Wednesday, September 23, 2009

Tort Reform: No Slam Dunk

I wrote a few weeks ago about Republican alternatives to Obamacare. One proposal is a tax law change: provide individuals the same health insurance deduction that employers enjoy. Another is tort reform: make it harder to sue your doctor for malpractice and limit the damages you get if you win.

I subsequently wrote that the tax proposal goes right to the root cause of high medical costs. Since current law encourages most people to get their health insurance from their employer, and thereby insulates them from its true cost, patients and doctors do not take costs into account when they make health care choices.

The effect of the American culture of litigation on medical costs is not as clear. By all accounts the actual costs of malpractice insurance, lawyers fees, and damage awards is small – somewhere between two percent of health care spending (1) and less than one-half of one percent (2).

However, the malpractice system adds other line items to the doctor’s bill besides insurance, lawyers, and damages. In particular, it adds the cost of defensive medicine, the practice of ordering medically questionable tests, hospital admissions, and other procedures for the sole purpose of preventing lawsuits; procedure with dubious value in the TLC department, but great value in the CYA department. Numerous studies show that this practice exists. A representative sample:

In a 2007-2008 survey of 900 Massachusetts physicians, 83 percent confessed to practicing defensive medicine, with an estimated cost of $1.4 billion (3).

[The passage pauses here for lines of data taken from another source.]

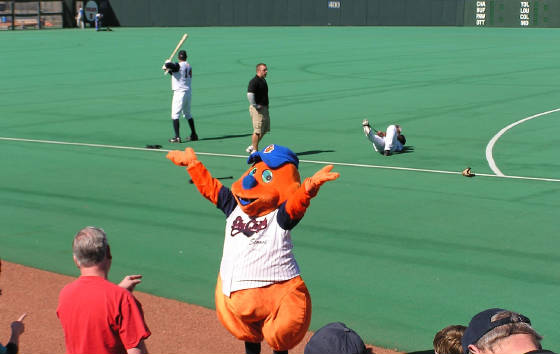 Image resolution: width=560 pixels, height=354 pixels. Find the location of `wall`. wall is located at coordinates [315, 12], [427, 14], [185, 15], [120, 14]. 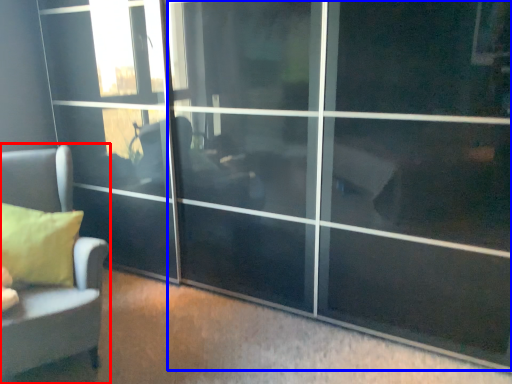 Question: Which point is further to the camera, furniture (highlighted by a red box) or screen door (highlighted by a blue box)?

Choices:
 (A) furniture
 (B) screen door

Answer: (A) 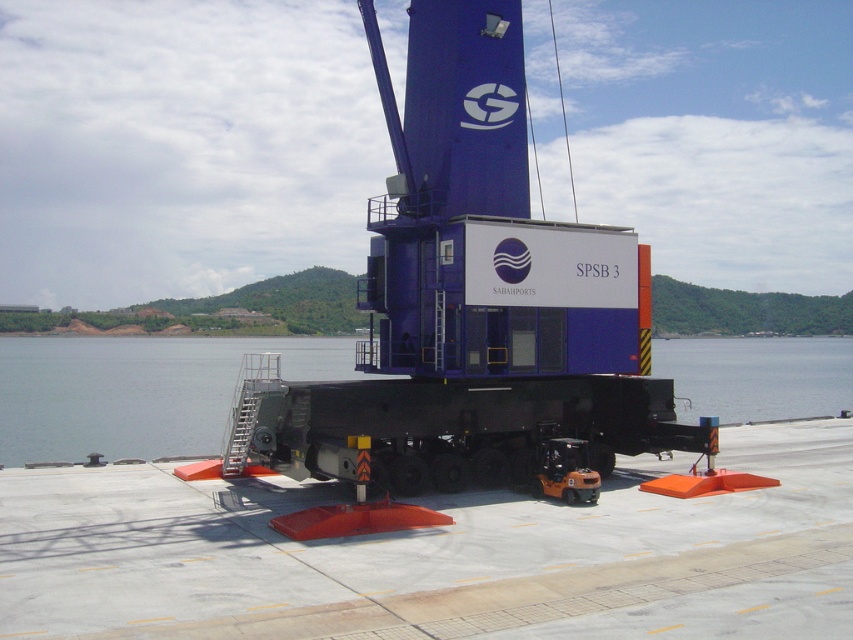 Is concrete tarmac at center positioned before transparent water at center?

Yes.

Which is above, concrete tarmac at center or transparent water at center?

transparent water at center

Is point (403, 582) more distant than point (10, 396)?

No.

Find the location of a particular element. The width and height of the screenshot is (853, 640). concrete tarmac at center is located at coordinates coord(438,556). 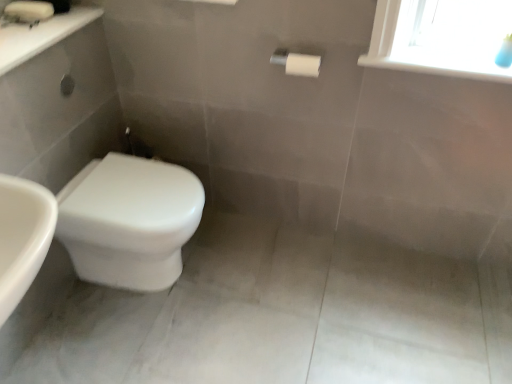 The height and width of the screenshot is (384, 512). I want to click on blank space situated above white plastic window sill at upper right (from a real-world perspective), so click(x=440, y=54). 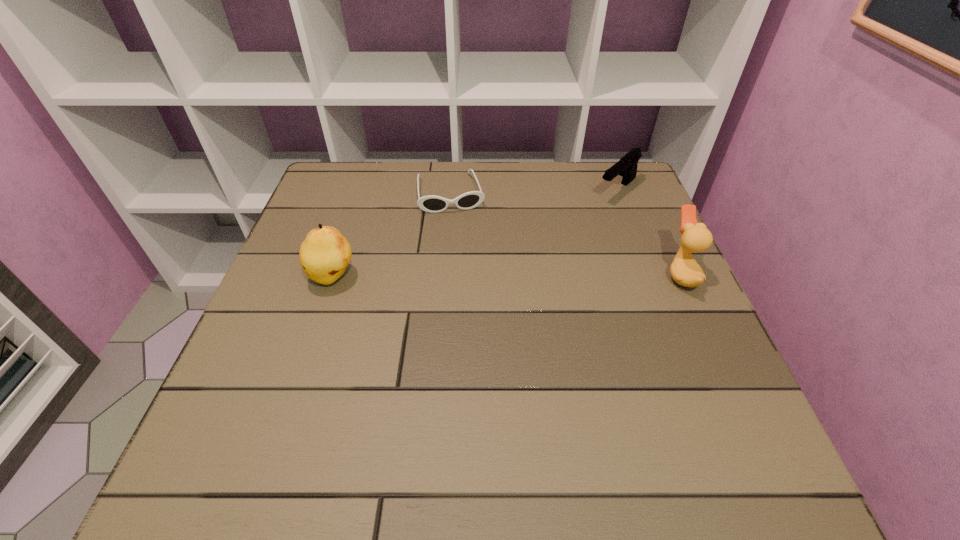 I want to click on the leftmost object, so (x=325, y=253).

At what (x,y) coordinates should I click in order to perform the action: click on duck. Please return your answer as a coordinate pair (x, y). The image size is (960, 540). Looking at the image, I should click on (684, 270).

Where is `the third tallest object`? The height and width of the screenshot is (540, 960). the third tallest object is located at coordinates (626, 167).

This screenshot has width=960, height=540. What are the coordinates of `the third object from right to left` in the screenshot? It's located at (433, 204).

Where is `sunglasses`? sunglasses is located at coordinates (433, 204).

Find the location of a particular element. This screenshot has height=540, width=960. vacant space situated 0.350m on the back of the pear is located at coordinates (366, 177).

Locate an element on the screen. vacant region located 0.200m on the beak of the duck is located at coordinates (575, 274).

I want to click on vacant area situated on the beak of the duck, so click(642, 274).

What are the coordinates of `free point located on the beak of the duck` in the screenshot? It's located at (570, 274).

The image size is (960, 540). Find the location of `free space located 0.300m on the front-facing side of the third tallest object`. free space located 0.300m on the front-facing side of the third tallest object is located at coordinates (538, 260).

In a 2003 survey of 824 Pennsylvania physicians, 93 percent confessed to practicing defensive medicine (4).

In an often-cited 1996 study, Daniel Kessler and Mark McClellan compared the costs of hospitalizing heart patients in states with damage caps and states without. The authors estimated that between 5 and 9 percent of the cost of treatment was due to defensive medicine (5).

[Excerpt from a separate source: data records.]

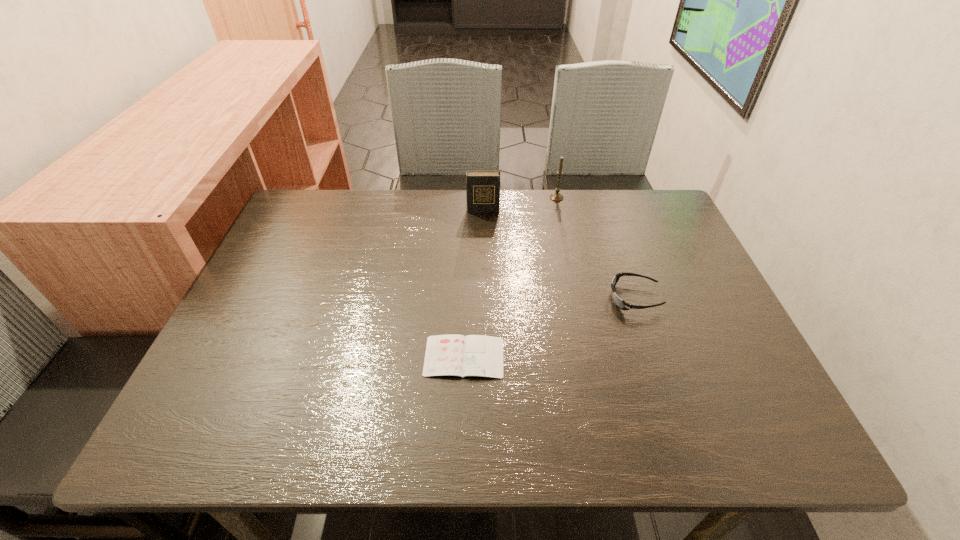 You are a GUI agent. You are given a task and a screenshot of the screen. Output one action in this format:
    pyautogui.click(x=<x>, y=<y>)
    Task: Click on the vacant region between the second nearest object and the shorter diary
    
    Given the screenshot: What is the action you would take?
    pyautogui.click(x=549, y=328)

Locate an element on the screen. This screenshot has height=540, width=960. vacant point located between the candle and the shorter diary is located at coordinates (511, 277).

Image resolution: width=960 pixels, height=540 pixels. I want to click on object that is the second closest one to the farther diary, so click(621, 304).

This screenshot has width=960, height=540. I want to click on object that is the closest to the shorter diary, so click(x=621, y=304). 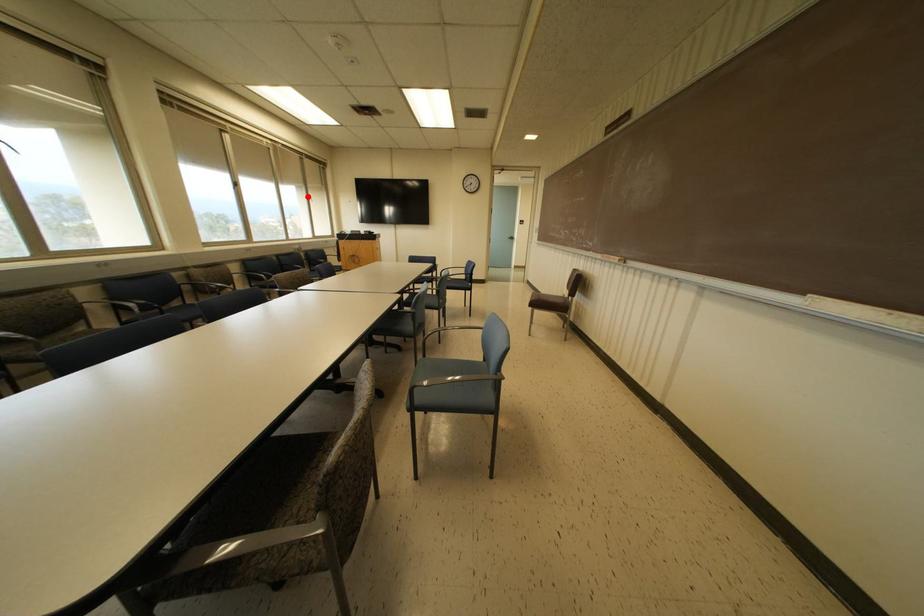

Clearly, defensive medicine is widespread. Unfortunately, we cannot draw any conclusions about its overall costs from these studies; they are all limited to certain geographical regions (like Massachusetts) or certain specialties (like cardiac care). If we want to know the benefits of tort reform, we’re going to need a bigger study.

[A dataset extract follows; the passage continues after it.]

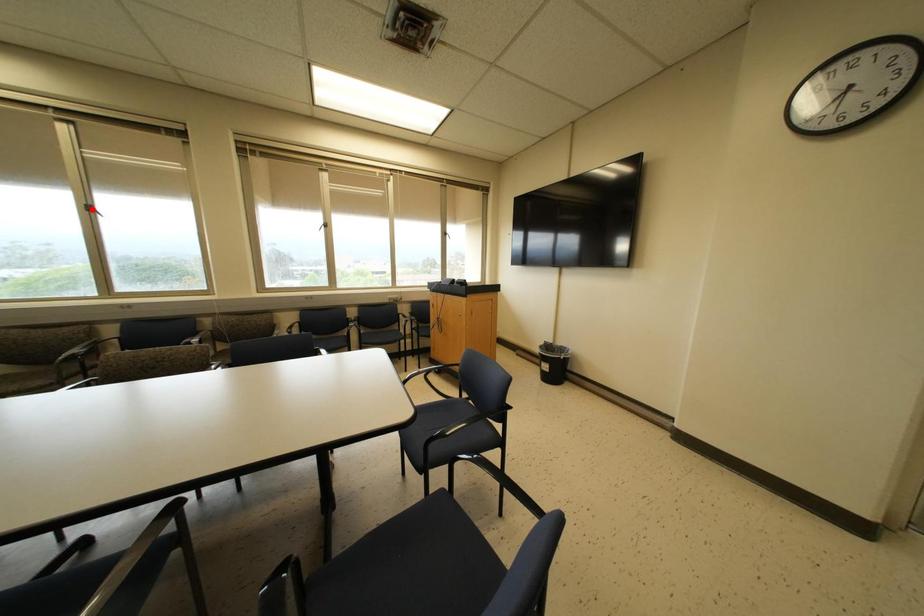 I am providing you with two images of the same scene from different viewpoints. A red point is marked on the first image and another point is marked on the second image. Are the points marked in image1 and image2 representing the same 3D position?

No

(1) PriceWaterhouseCoopers, “The Factors Fueling Rising Healthcare Costs 2006”,
(2) Baker, T., The Medical Malpractice Myth, University of Chicago Press, 2005, cited in E. Klein, “The Medical Malpractice Myth” in, 11 July 2006.
(3) “MMS First-of-its-kind Survey of Physicians Shows Extent and Cost of the Practice of Defensive Medicine and its Multiple Effects of Health Care on the State”,, 17 November 2008.
(4) D. M. Studdert et al., “Defensive Medicine Among High-Risk Specialist Physicians in a Volatile Malpractice Environment”, JAMA 2005:293:2609-2617.
(5) D. Kessler and M. McClellan, “Do Doctors Practice Defensive Medicine?", Quarterly Journal of Economics, May 1996: 353-390, cited in ”President Uses Dubious Statistics on Costs of Malpractice Lawsuits”,, 29 January 2004.